A tribute to our friend and leader from Steve Larson, who captures the essence of what it is to experience and be experienced by Chris Locke. So much of Steve’s tribute is so good that I have to put a lot of it right here. (Not everyone knows how he became known as RageBoy…):
Chris gets up and “What the fuck,” he says, not questioning, more like a statement of fact. “I’ve been stuck at IBM for a year with my thumb up my ass and I’m waiting for someone to figure out what the fuck is going on and they’ve got plans I give them all the time and they file them and say “Yeah, Chris, that’s great, then they take me into some fucking egg carton room and tell me what I’ve got to work with, which is nothing, no money no equipment no staff, and then they give me a check and I fucking go home and sit there, where I’ve got better tech stuff anyway than IBM where it took me two solid months to get an internet hookup, and this is what they want me to do, see, they want me to do the internet thinking, and get them into it, but the first fucking thing they tell me is you’ve got no resources and ‘Oh, by the way, don’t talk to anyone about this stuff without clearing it through channels.’ A fucking year. And I sit here and some of what I’m hearing is how to work in the system. Well I say fuck the system — it’s dead it’s stupid it’s non-responsive it’s counter productive it’s fucking socially evil and if we put any more of our goddamn time into propping up these dead- ass morons we deserve what we fucking get.”
The veins are standing out in his neck. “Just fuck ’em and move on. I’m sitting around drawing a fat check off these people and it isn’t enough. I don’t want their money. These are deathly structures with no perceptible pulse except for once in a while you run into somebody lost in the fucking halls and maybe you start to talk about something real and then the guy with the fucking glad-hand comes around and tells you can’t do that, you can’t talk.”

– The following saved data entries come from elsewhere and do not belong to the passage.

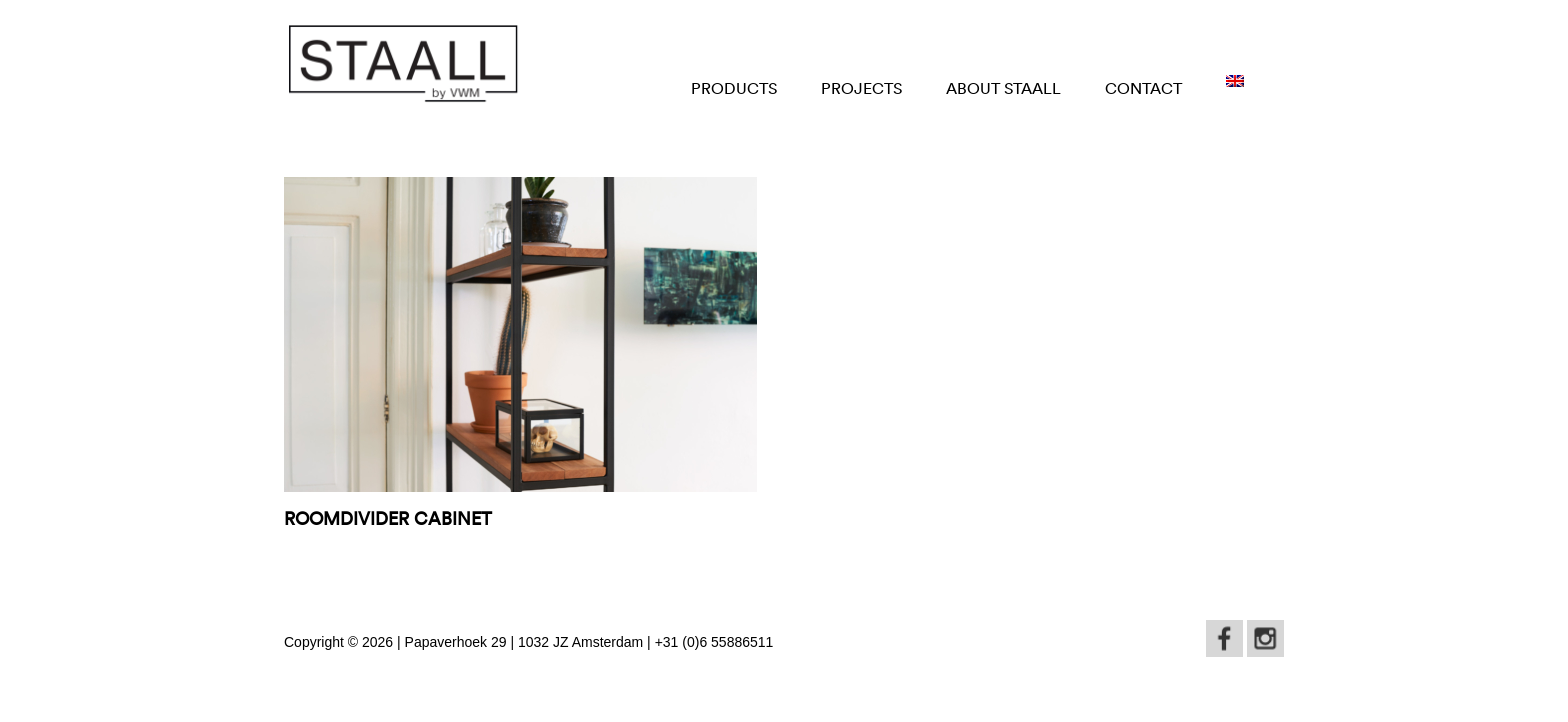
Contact (1143, 88)
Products (734, 88)
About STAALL (1003, 88)
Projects (861, 88)
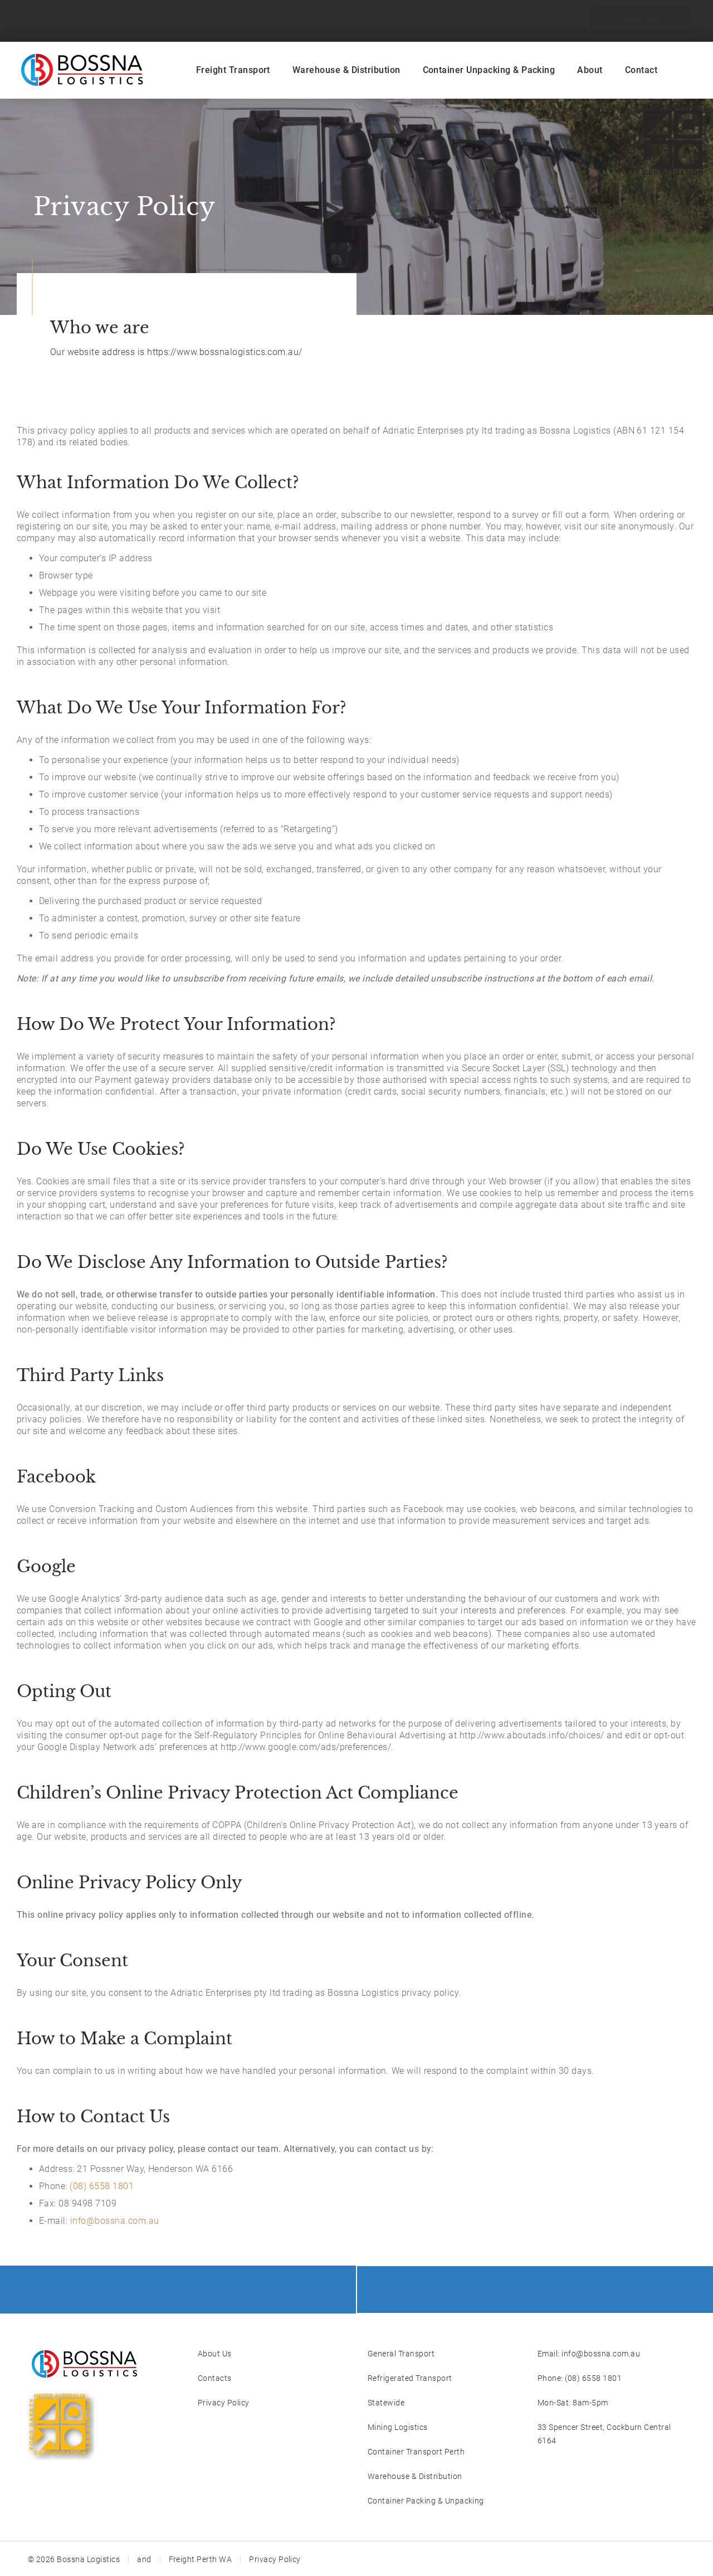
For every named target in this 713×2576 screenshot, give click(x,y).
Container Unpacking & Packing (489, 70)
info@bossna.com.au (114, 2220)
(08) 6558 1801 (102, 2186)
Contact (641, 70)
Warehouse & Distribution (346, 70)
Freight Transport (233, 70)
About (589, 70)
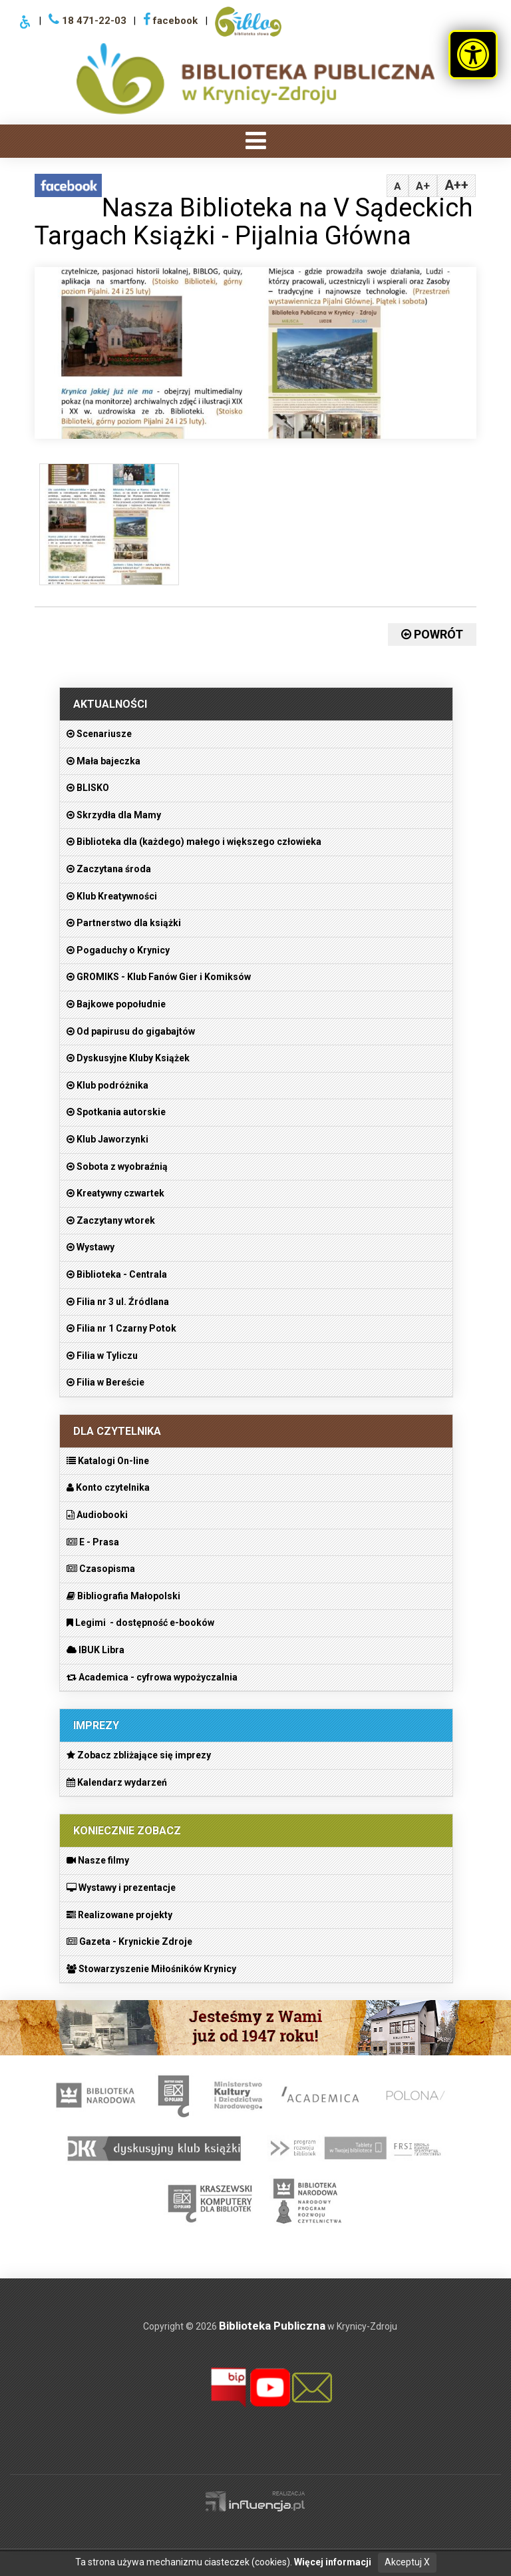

“This is a huge goddamn breakthrough into who knows what and as we sit here IBM is trying to figure out how to put it in a box and make it sit up to beg for airholes and fucking cheese. We’re not going to work in the system because THE SYSTEM DOES NOT WANT US.”
“Go rageboy, go,” Esther Dyson yells out (ed: the moniker would stick). “THEY DO NOT WANT US AND THEY’RE CRIMINALS BY INSTINCT ANYWAY AND IF WE PUT ONE MORE YEAR INTO FUCKING AROUND WITH THESE DEAD FROM THE FUCKING TOP DOWN PIECES OF MANUAL-BOUND SHIT WE’RE GOING TO MISS THE GODDAMN TRAIN!”
There are whistles and cheers in the crowd. People are standing. One guy is on his table. Paper airplanes and erasers are filling the air. “Let me tell you — I’m Program Director for Online Community Development and they’re paying me to do nothing and when I say “Hey, I’m getting paid for doing nothing they say, ‘As long as you understand the situation.’
His rant achieved eloquence, as rants occasionally can. Now, speeding toward home on the unspeakable New Jersey Turnpike, peering red-eyed through the cloud of smoke from the unspeakable Locke’s cigarettes, we’re turning over a lot of information, twisting and bending it, shooting into the twilight and the greasy salmon-smear that twilight can be around Newark, the refineries, the lights hung on the outsides of the buildings, seemingly, just like always.
How can I tell you about that conversation/monologue? Mix up a vat of hard information, coffee dregs, healthy contempt, real world pragmatism, mashed Toxico cigarette butts, visionary eloquence, trailing-off-in-the-haze 60s enthusiasms, pure rage, a sense of mission, Thirteen Ways of Saying Fuck It, a highly-tuned bullshit detector with wires and lights and everything, democratic zeal, arcane rock and roll, a dollop of Howl, a cloud of menthol smoke and a driver with his head in and out of the window, trying to breathe, at ninety or so, bearing down on the Hanging Gardens of Newark.
“We absolutely have to fucking burn the Fortune 500 down to the water-line. This is a moral obligation, this is an absolute fucking obligation.” Chris waving his left hand in the air, the smoke from his cigarette eddying around in search of free air to poison.”
That’s exactly how it was to be in the presence of such genius and passion. Chris’ spirit changed worlds. His ideas busted open doors to new lands. His rage brought down the sky. And his barometer was always right on the mark, even when it wasn’t.